## INSTRUCTIONS TO FOLLOW
Go through the data and report each line that holds the string "ИНСОР".

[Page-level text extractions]

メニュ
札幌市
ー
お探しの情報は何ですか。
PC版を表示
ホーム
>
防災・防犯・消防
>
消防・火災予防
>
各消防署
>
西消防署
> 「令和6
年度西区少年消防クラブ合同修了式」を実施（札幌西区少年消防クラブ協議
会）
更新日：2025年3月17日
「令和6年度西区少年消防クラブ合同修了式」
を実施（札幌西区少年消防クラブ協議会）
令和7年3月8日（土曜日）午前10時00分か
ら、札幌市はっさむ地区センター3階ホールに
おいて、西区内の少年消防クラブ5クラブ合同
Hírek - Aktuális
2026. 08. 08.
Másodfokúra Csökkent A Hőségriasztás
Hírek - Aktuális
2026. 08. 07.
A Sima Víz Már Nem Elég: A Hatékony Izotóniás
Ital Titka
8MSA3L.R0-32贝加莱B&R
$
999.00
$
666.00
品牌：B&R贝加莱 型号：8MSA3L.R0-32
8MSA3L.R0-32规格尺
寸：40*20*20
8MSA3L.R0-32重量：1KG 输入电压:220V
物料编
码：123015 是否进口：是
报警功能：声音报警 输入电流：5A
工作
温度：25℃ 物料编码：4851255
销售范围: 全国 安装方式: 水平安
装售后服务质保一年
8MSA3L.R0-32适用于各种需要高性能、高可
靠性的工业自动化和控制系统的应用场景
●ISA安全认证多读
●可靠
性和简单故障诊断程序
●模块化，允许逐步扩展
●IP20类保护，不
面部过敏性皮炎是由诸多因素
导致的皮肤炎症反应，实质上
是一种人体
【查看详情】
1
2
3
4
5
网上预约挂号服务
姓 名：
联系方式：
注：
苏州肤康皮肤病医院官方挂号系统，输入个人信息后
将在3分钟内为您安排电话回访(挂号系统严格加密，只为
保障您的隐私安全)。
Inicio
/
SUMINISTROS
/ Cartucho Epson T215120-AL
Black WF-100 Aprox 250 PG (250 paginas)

==

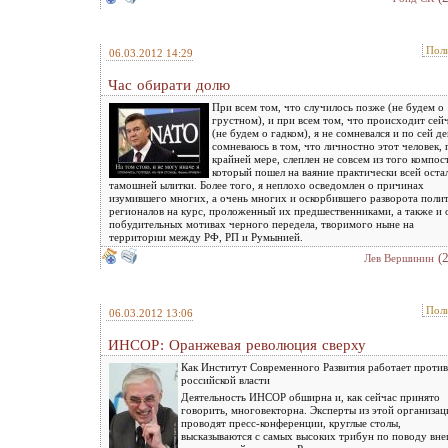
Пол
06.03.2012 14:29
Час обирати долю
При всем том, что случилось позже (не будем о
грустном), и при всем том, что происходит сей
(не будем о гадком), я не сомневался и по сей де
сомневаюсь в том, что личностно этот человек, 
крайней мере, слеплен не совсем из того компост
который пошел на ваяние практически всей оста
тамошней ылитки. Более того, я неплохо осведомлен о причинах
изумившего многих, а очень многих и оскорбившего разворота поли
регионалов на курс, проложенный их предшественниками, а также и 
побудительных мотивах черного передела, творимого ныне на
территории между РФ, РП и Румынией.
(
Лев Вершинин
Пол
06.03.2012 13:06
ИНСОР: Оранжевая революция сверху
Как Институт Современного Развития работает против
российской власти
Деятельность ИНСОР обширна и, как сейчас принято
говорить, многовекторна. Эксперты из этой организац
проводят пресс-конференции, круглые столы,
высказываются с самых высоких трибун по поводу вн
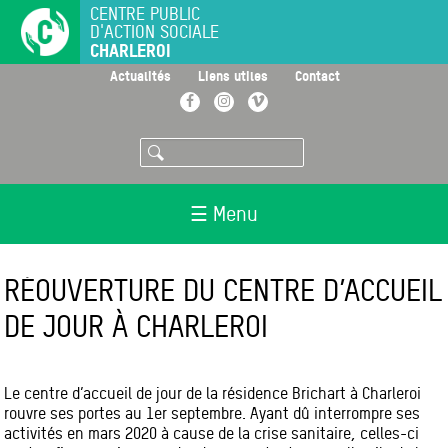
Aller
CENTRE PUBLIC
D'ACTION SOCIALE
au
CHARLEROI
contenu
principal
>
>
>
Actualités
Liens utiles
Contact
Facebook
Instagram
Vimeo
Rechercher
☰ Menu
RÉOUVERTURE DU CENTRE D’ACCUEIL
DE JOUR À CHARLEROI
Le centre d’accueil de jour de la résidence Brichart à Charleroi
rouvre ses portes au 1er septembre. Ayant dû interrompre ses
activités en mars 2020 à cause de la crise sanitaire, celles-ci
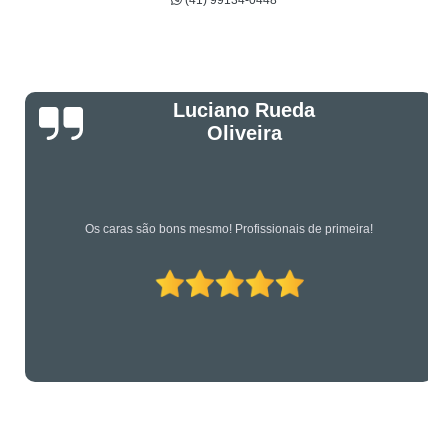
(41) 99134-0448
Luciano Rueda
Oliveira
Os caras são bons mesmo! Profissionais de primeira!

## TASK RESULT
ИНСОР: Оранжевая революция сверху
Деятельность ИНСОР обширна и, как сейчас принято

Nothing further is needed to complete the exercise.